The balloons are all popped. The speeches over. Now it’s the long, hard dash to the presidential finish line — aka the first Tuesday of November.

Political conventions are part legality and part circus that usually give candidates a little bounce in the polls for the first week or so after the gavel comes down.

But how did John McCain and Barack Obama really fare after the extravaganza of these two back-to-back political events? The Ironton Tribune’s political commentators from Ohio University now weigh in.

“I think Obama made a strategic error in his acceptance speech,” Dr. Ken Heineman, an OU professor of history, said. “This was his first opportunity to speak to millions of Americans, to introduce himself. He spent his time attacking McCain and being very negative. He diminished himself and has continued to diminish himself by attacking (Republican vice presidential candidate Sarah) Palin.”

It’s an unwritten political rule for presidential nominees to be above the fray and use those going for the second spot as “attack dog,” Heineman said.

“(The party) is collapsing on itself,” he said. “(Obama) would launch an attack on McCain. Then one of McCain’s surrogates would respond. (Obama) would argue with a McCain supporter. He has put himself in a position where he is not equal, not of the same stature as McCain.”
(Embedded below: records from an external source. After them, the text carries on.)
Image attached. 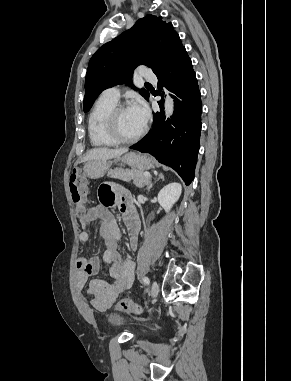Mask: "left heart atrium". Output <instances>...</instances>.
<instances>
[{"instance_id": "obj_1", "label": "left heart atrium", "mask_w": 291, "mask_h": 381, "mask_svg": "<svg viewBox=\"0 0 291 381\" xmlns=\"http://www.w3.org/2000/svg\"><path fill=\"white\" fill-rule=\"evenodd\" d=\"M130 108L139 118L140 122L145 125L149 117V111L145 102L142 99L137 98L134 100Z\"/></svg>"}]
</instances>
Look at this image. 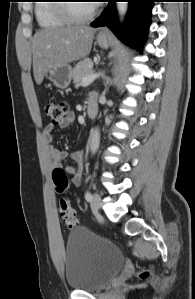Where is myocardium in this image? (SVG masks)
Returning a JSON list of instances; mask_svg holds the SVG:
<instances>
[{
	"label": "myocardium",
	"instance_id": "obj_1",
	"mask_svg": "<svg viewBox=\"0 0 195 299\" xmlns=\"http://www.w3.org/2000/svg\"><path fill=\"white\" fill-rule=\"evenodd\" d=\"M68 2V1H63ZM58 11L71 23H84L92 18L97 13V8L95 5L92 6V10L85 15H78L72 10V3H60L57 6Z\"/></svg>",
	"mask_w": 195,
	"mask_h": 299
}]
</instances>
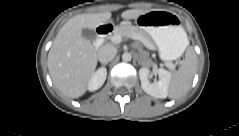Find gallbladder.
<instances>
[{"label": "gallbladder", "instance_id": "gallbladder-1", "mask_svg": "<svg viewBox=\"0 0 239 136\" xmlns=\"http://www.w3.org/2000/svg\"><path fill=\"white\" fill-rule=\"evenodd\" d=\"M82 37L90 42H93L96 40L97 35L93 29L84 28L82 30Z\"/></svg>", "mask_w": 239, "mask_h": 136}]
</instances>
Heineman’s colleague Dr. Michael McTeague sees the candidates switching from convention to election mode where now they will focus on message.

“The strategy has to be a very clear set of plans, plans with some meat on it, not just generalities. Be more specific,” McTeague said.

And what about those two “attack dogs?” Were they the choices that can bring in the votes?

Heineman said he was surprised to discover Sen. Joe Biden is “an old friend of the Daley Machine,” he said. “He goes back with Richard Daley for 25 years. I would have to guess it is an attempt by Daley to regain control of the machine.”

He sees the Democratic party spilt into two camps: The old time Democrats, a la Daley, and the academics such as college professors, students and followers of Web sites like moveon.org.

“The Daley machine offers political sense and organizational skills,” Heineman said. “The academics: volunteers, enthusiasm and money. The problem is the academics tend to be self-destructive. They tend not to be those who believe in compromise. They’re not pragmatic. They don’t tend to have the discipline to watch what they are saying. That side of the party has taken over the Obama campaign.”

The unknown in the race is the still wild card Sarah Palin, McCain’s pick for the second spot.

“You have to be a real devout political junkie to know about her,” he said.

However, Heineman believes she made an impressive first appearance when she spoke to the convention, as did her possible future boss.

“I think McCain has been underestimated in terms of his ability to lead,” he said. “You do not get through the Hanoi Hilton without having some mental discipline. McCain is not a great speaker, but when he had his moment (at the convention) you could hear a pin drop.”

On the other hand McTeague contends neither presidential candidate fluffed when it was his special moment to capture the American imagination.

“Nobody misspoke or made any tragic errors,” he said. “They energized their followers.”